C’est un lien très personnel, que je n’expliquai pas au départ. C’est important de le préciser, parce qu’il me semble que la chanson peut s’écouter sans explication. D’abord, je trouve ça fou, poétiquement parlant, un langage sifflé. Après, je voulais parler de Bonifacio, qui était originaire de cette île, et c’est là que ce situe mon lien à la Gomera. C’était l’amoureux de ma maman, quand j’étais petit, qui vivait avec nous et était comme un ange gardien. Il m’a appris quelques mots en « silbo » et évoquait souvent la Gomera, qui était un peu son paradis perdu, puisqu’il ne pouvait y retourner en raison de ses activités politiques : il était indépendantiste. J’y suis allé petit et j’ai des souvenirs de montagnes, d’animaux, de sifflements et de copains. Et c’est de ça dont je parle dans la chanson Silbo. J’ai mis longtemps à l’écrire, le plus simplement possible mais en en voilant le sens, également, sans tout mettre. Ce n’est qu’aujourd’hui que je l’explique. Initialement, c’était une chanson très personnelle, pour ma famille.

Mais elle va largement dépasser ce cadre… Que s’est-il passé après sa sortie ?

Une Canarienne qui était en vacances en France a entendu le titre à la radio et l’a envoyé à des profs de français de l’île. Ils m’ont ensuite contacté, l’ont fait écouter à leurs élèves et ça a commencé à prendre une certaine ampleur. Les gens sur place étaient surpris et heureux que l’on parle de leur petite île. Même les Espagnols ignorent qu’il y existe un langage sifflé. J’ai parlé à ces élèves à distance, avant de me rendre sur place. Ça les a touché de découvrir l’histoire de leur île par ce biais-là. Parce que la transmission de certaines traditions et d’histoires a sauté une génération. Ils sont allés demander à leurs grands-parents de leur parler de Bonifacio.

Cette chanson a d’abord été publiée sur un EP en septembre 2012, un an avant la parution de l’album. Quel est le lien entre la chanson et l’album du même nom ?

Les quatre chansons du EP ont été les premières finies, bien avant l’album. Elles sont unies par le thème des mythologies. Le bon accueil de la chanson m’a donné confiance pour la suite. C’est un morceau qui m’a porté pendant un an, tandis que je n’avais pas fini les autres chansons. Il m’a conforté dans l’idée qu’il faut être sincère, sortir des choses qui viennent de soi. Il ne faut pas rajouter du bruit au bruit. Il faut qu’il y ait un sens à tout ça.

Ce qui ne veut pas dire parler de soi à tout prix, puisque vous collaborez avec d’autres personnes pour l’écriture des textes.

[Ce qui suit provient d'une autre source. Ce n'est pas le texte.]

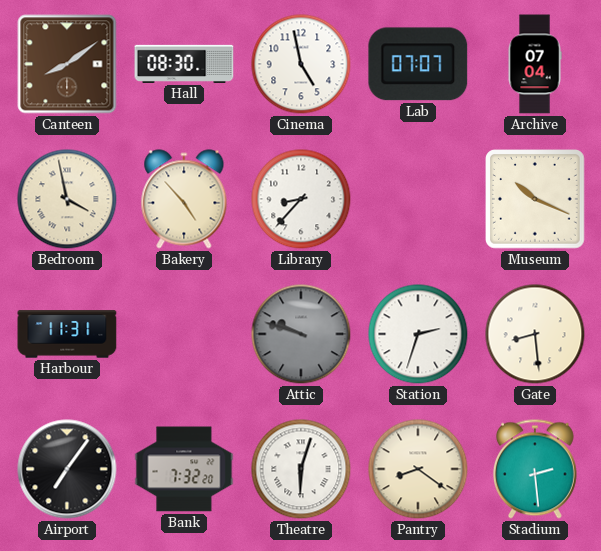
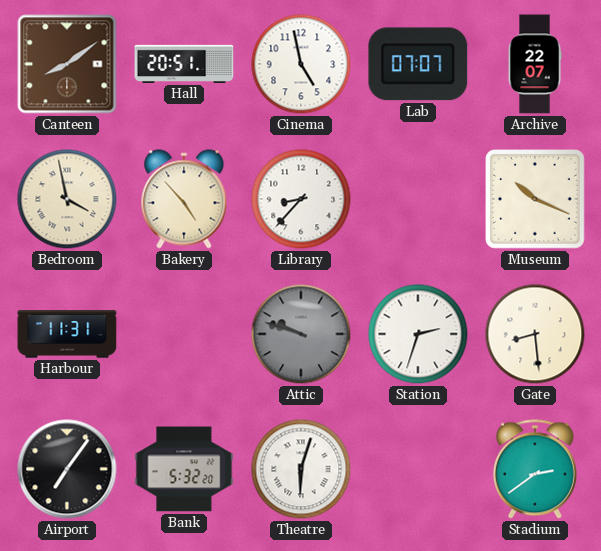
Hall: 08:30 -> 20:51
Archive: 07:04 -> 22:07
Bank: 7:32 -> 5:32
Pantry: 8:21 -> none
Stadium: 2:29 -> 2:39
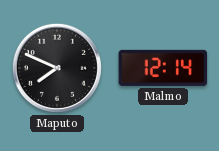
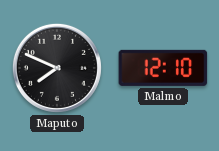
Malmo: 12:14 -> 12:10
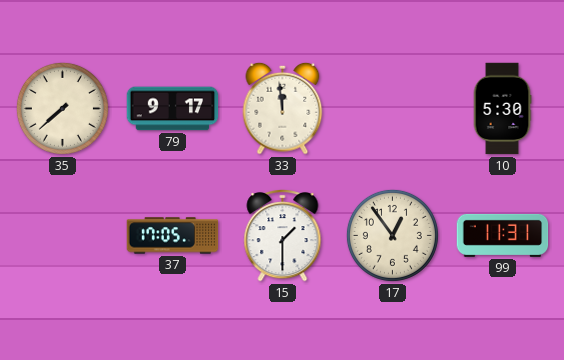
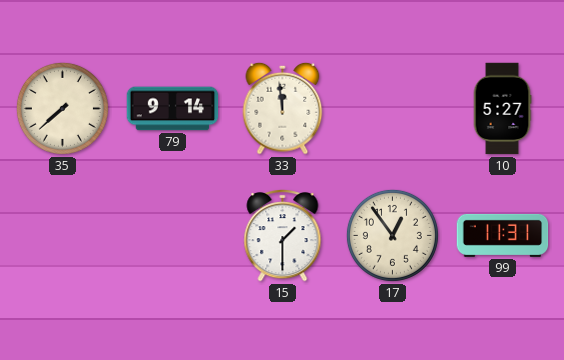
79: 9:17 -> 9:14
10: 5:30 -> 5:27
37: 17:05 -> none
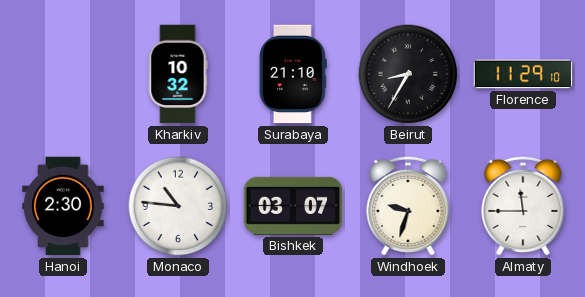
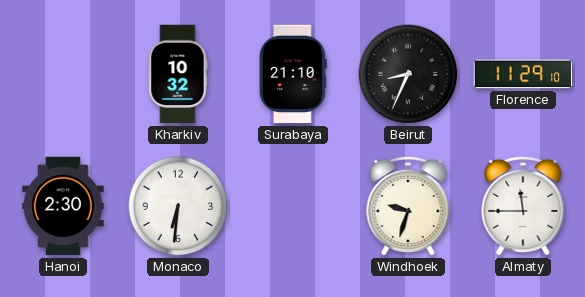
Beirut: 8:35 -> 8:34
Monaco: 10:46 -> 6:31
Bishkek: 03:07 -> none
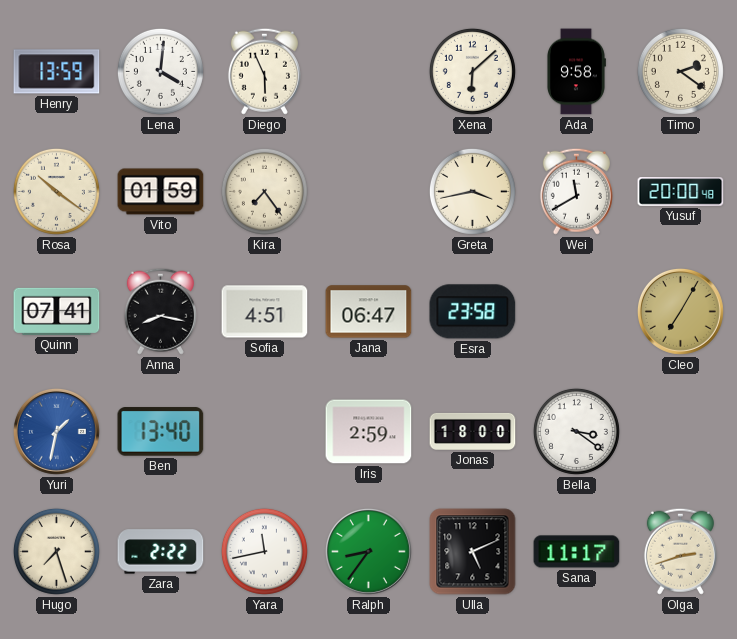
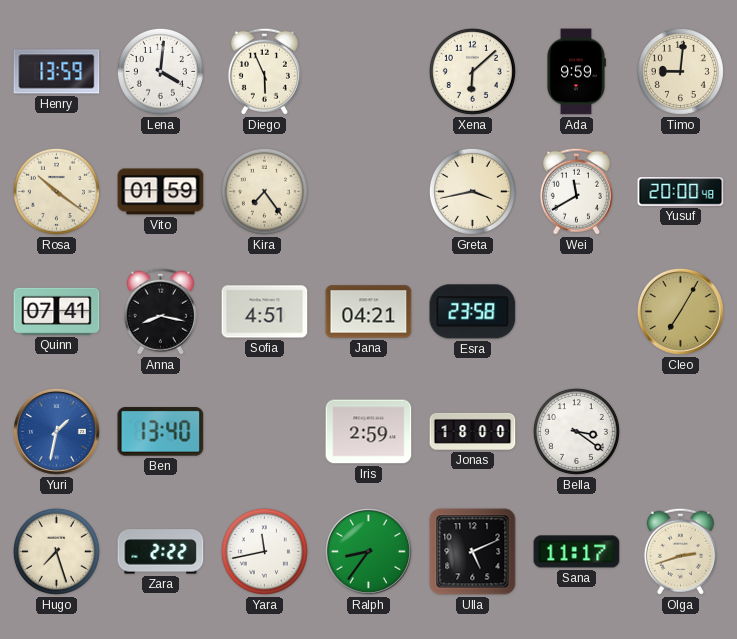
Ada: 9:58 -> 9:59
Timo: 2:21 -> 9:01
Jana: 06:47 -> 04:21
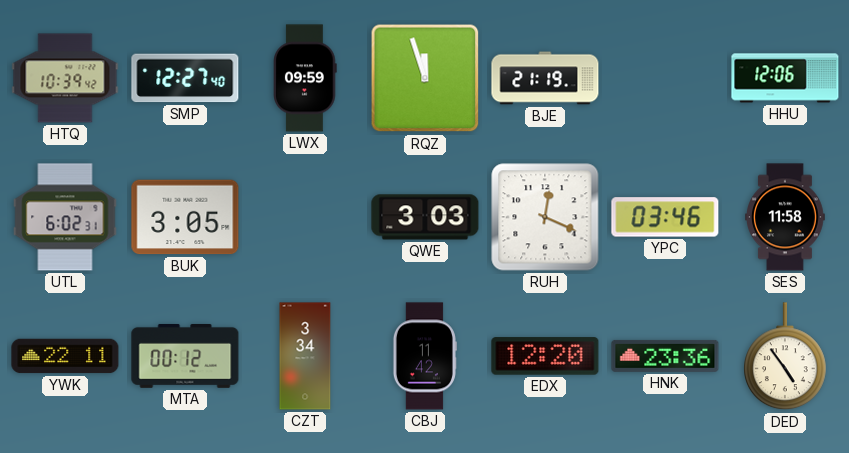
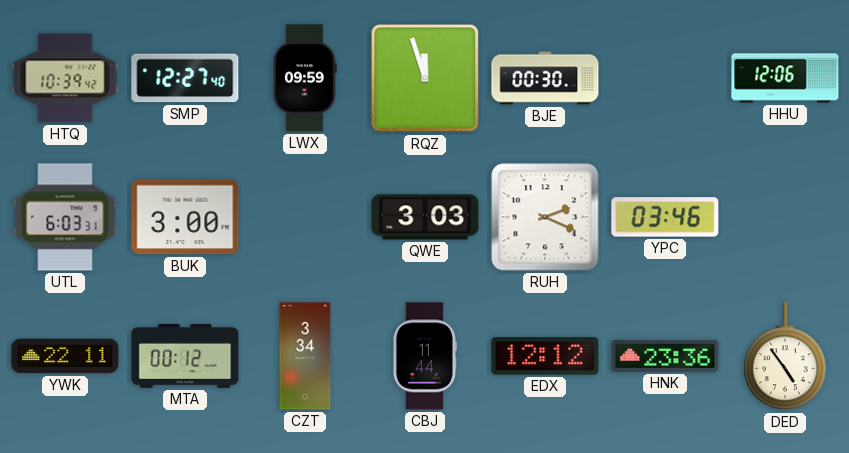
BJE: 21:19 -> 00:30
UTL: 6:02 -> 6:03
BUK: 3:05 -> 3:00
RUH: 12:19 -> 2:19
SES: 11:58 -> none
CBJ: 11:42 -> 11:44
EDX: 12:20 -> 12:12
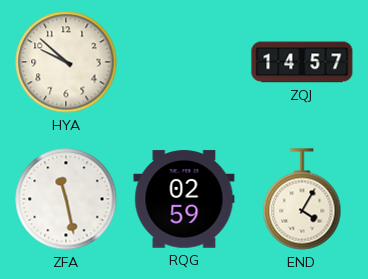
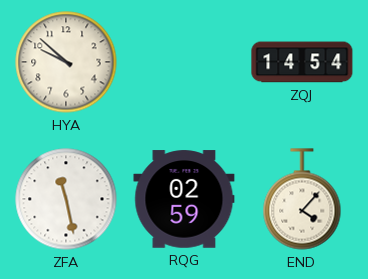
ZQJ: 14:57 -> 14:54
END: 4:05 -> 4:07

Oui, une chanson comme Pax Optika est vraiment le reflet du point de vue de son auteur, Julien Dajez. Elle parle de la pollution visuelle, c’est une sorte de chanson artistique engagée. Je n’aurais pas pu l’écrire. Là, je suis le porte-voix des graphistes qui luttent contre ces images qui nous envahissent. Mais je peux être un haut-parleur pour cette idée parce que ça me touche et que je ressens la même chose dans le domaine du son.

Y a-t-il une dimension politique dans votre musique et dans les textes ?

Pas tout à fait, en tout cas pas de façon affirmée. Il y a une ouverture musicale mais elle m’est naturelle. Mythologie, la chanson avec Rona Hartner parle des Roms : « Si tu m’apprends ta danse, je te donne mon pays. » Mais je ne mets pas les deux pieds dans le plat, c’est artistique avant d’être politique.

« Silbo » est un disque très singulier… Y a-t-il des artistes dont vous vous sentez proche aujourd’hui, en France ?

Musicalement, pas vraiment. J’aime beaucoup de groupes mais je ne me sens pas proche d’eux. C’est avec les Rita Mitsouko que j’ai le lien le plus fort. Ils m’ont beaucoup marqué dans cette façon de chanter des textes en français sur des musiques qui peuvent être très funky ou glam. Avec un goût pour le spectacle et l’exacerbation des sentiments.